Questo il commento di Roberto Soldà, vicepresidente dell'Italia dei Diritti,  a proposito dei recenti arresti di attivisti antagonisti dell' "Onda" che hanno interessato diverse città d'Italia nell'ambito dei recenti disordini avvenuti in occasione del G8 University Summit di maggio a Torino. Studenti e precari di Pisa hanno manifestato contro quella che loro definiscono una repressione poliziesca alla vigilia del G8, oltre che per esprimere nuovamente la loro contrarietà alla riforma Gelmini. " La critica agli effetti perversi della globalizzazione - ha aggiunto il vicepresidente del movimento guidato da Antonello De Pierro - così come ai recenti tagli a scuola e ricerca, non può essere oggetto di criminalizzazione.

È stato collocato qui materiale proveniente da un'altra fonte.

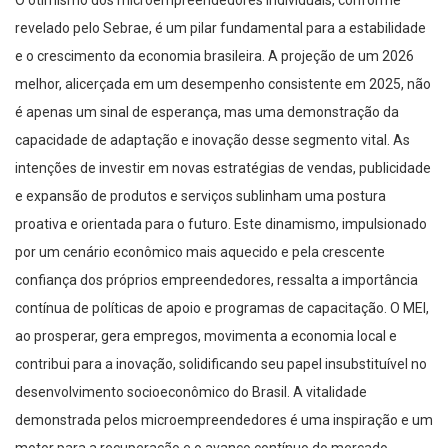
O otimismo dos microempreendedores individuais, conforme
revelado pelo Sebrae, é um pilar fundamental para a estabilidade
e o crescimento da economia brasileira. A projeção de um 2026
melhor, alicerçada em um desempenho consistente em 2025, não
é apenas um sinal de esperança, mas uma demonstração da
capacidade de adaptação e inovação desse segmento vital. As
intenções de investir em novas estratégias de vendas, publicidade
e expansão de produtos e serviços sublinham uma postura
proativa e orientada para o futuro. Este dinamismo, impulsionado
por um cenário econômico mais aquecido e pela crescente
confiança dos próprios empreendedores, ressalta a importância
contínua de políticas de apoio e programas de capacitação. O MEI,
ao prosperar, gera empregos, movimenta a economia local e
contribui para a inovação, solidificando seu papel insubstituível no
desenvolvimento socioeconômico do Brasil. A vitalidade
demonstrada pelos microempreendedores é uma inspiração e um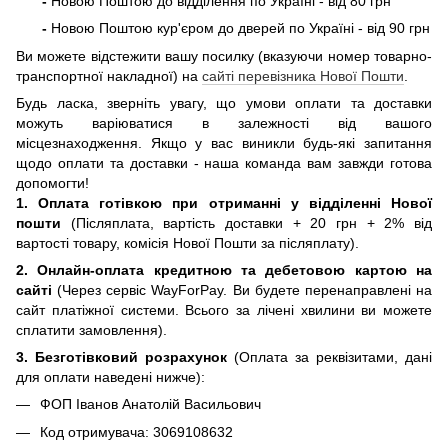
-
Новою Поштою до відділення по Україні - від 80 грн
-
Новою Поштою кур'єром до дверей по Україні - від 90 грн
Ви можете відстежити вашу посилку (вказуючи номер товарно-
транспортної накладної) на
сайті перевізника Нової Пошти
.
Будь ласка, зверніть увагу, що умови оплати та доставки
можуть варіюватися в залежності від вашого
місцезнаходження. Якщо у вас виникли будь-які запитання
щодо оплати та доставки - наша команда вам завжди готова
допомогти!
1. Оплата готівкою при отриманні
у відділенні Нової
пошти
(Післяплата, вартість доставки + 20 грн + 2% від
вартості товару, комісія Нової Пошти за післяплату).
2. Онлайн-оплата кредитною та дебетовою картою на
сайті
(Через сервіс WayForPay. Ви будете перенаправлені на
сайт платіжної системи. Всього за лічені хвилини ви можете
сплатити замовлення).
3. Безготівковий розрахунок
(Оплата за реквізитами, дані
для оплати наведені нижче):
ФОП Іванов Анатолій Васильович
Код отримувача: 3069108632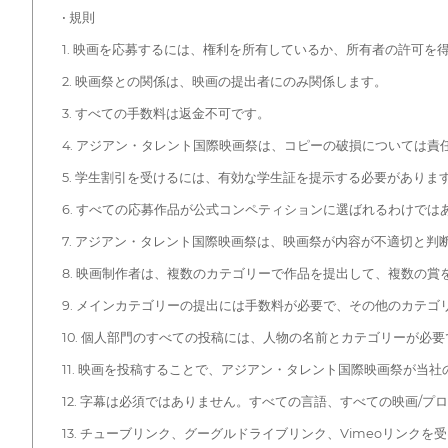
• 規則
1. 映画を応募するには、権利を所有しているか、所有者の許可を
2. 映画祭との関係は、映画の提出者にのみ関係します。
3. すべての手数料は返金不可です。
4. アジアン・タレント国際映画祭は、コピーの破損については責
5. 学生割引を受けるには、有効な学生証を提示する必要がありま
6. すべての応募作品が公式コンペティションに選ばれるわけで
7. アジアン・タレント国際映画祭は、映画祭が内容が不適切と
8. 映画制作者は、複数のカテゴリーで作品を提出して、複数の
9. メインカテゴリーの提出には手数料が必要で、その他のカテゴ
10. 個人部門のすべての投稿には、人物の名前とカテゴリーが必要
11. 映画を投稿することで、アジアン・タレント国際映画祭が
12. 字幕は必須ではありません。すべての言語、すべての映画/
13. チューブリンク、グーグルドライブリンク、Vimeoリンクを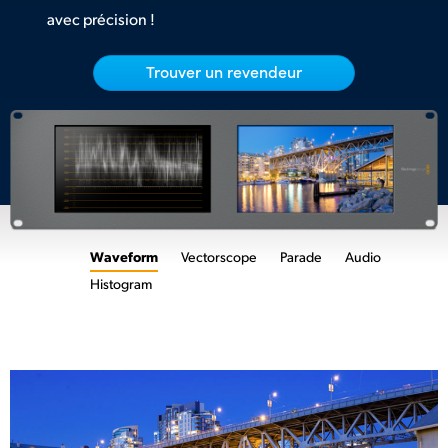
avec précision !
UAE
Ukraine
Trouver un revendeur
United Kingdom
United States
Waveform
Vectorscope
Parade
Audio
Histogram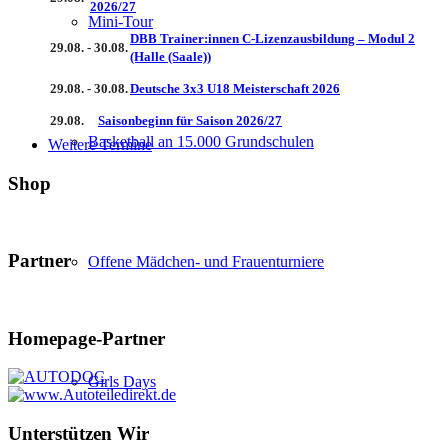
2026/27
Mini-Tour
DBB Trainer:innen C-Lizenzausbildung – Modul 2
29.08. - 30.08.
(Halle (Saale))
29.08. - 30.08.
Deutsche 3x3 U18 Meisterschaft 2026
29.08.
Saisonbeginn für Saison 2026/27
Basketball an 15.000 Grundschulen
Weitere Termine
Shop
Partner
Offene Mädchen- und Frauenturniere
Homepage-Partner
Girls Days
Unterstützen Wir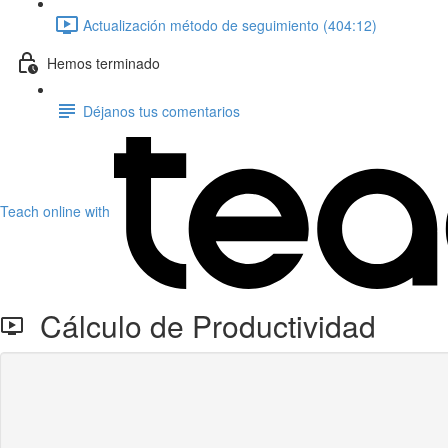
Actualización método de seguimiento (404:12)
Hemos terminado
Déjanos tus comentarios
Teach online with
Cálculo de Productividad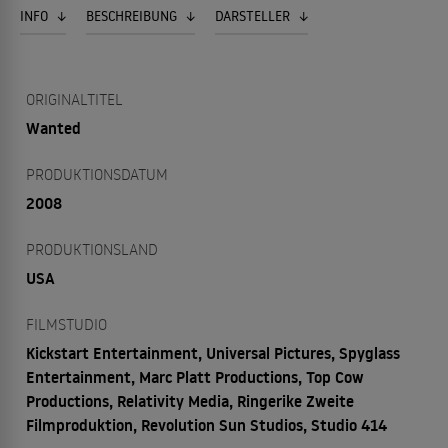
INFO
BESCHREIBUNG
DARSTELLER
ORIGINALTITEL
Wanted
PRODUKTIONSDATUM
2008
PRODUKTIONSLAND
USA
FILMSTUDIO
Kickstart Entertainment, Universal Pictures, Spyglass
Entertainment, Marc Platt Productions, Top Cow
Productions, Relativity Media, Ringerike Zweite
Filmproduktion, Revolution Sun Studios, Studio 414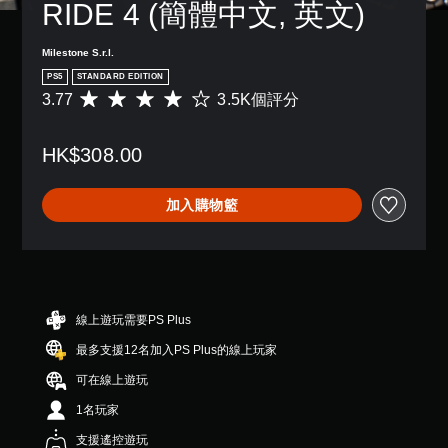
RIDE 4 (簡體中文, 英文)
Milestone S.r.l.
PS5
STANDARD EDITION
3.77
3.5K個評分
平
均
評
HK$308.00
分
為
3
加入購物籃
.
7
7
顆
星
（
滿
線上遊玩需要PS Plus
分
最多支援12名加入PS Plus的線上玩家
5
顆
可在線上遊玩
星
）
1名玩家
，
支援遙控遊玩
共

Allo stesso modo, le forme violente di manifestazione non devono essere tollerate, non solo perché contrarie allo stato di diritto, ma perché dequalificano e gettano mediaticamente nell'ombra i temi oggetto delle contestazioni, dando adito a quella facile generalizzazione per cui non esistono forme di critica radicali che non degenerino in atti di teppismo. Appare però effettivamente sospetta questa sequela di blitz a ben  due mesi di distanza dai fatti oggetto d'indagine e a solo una manciata d'ore dal vertice dell'Aquila".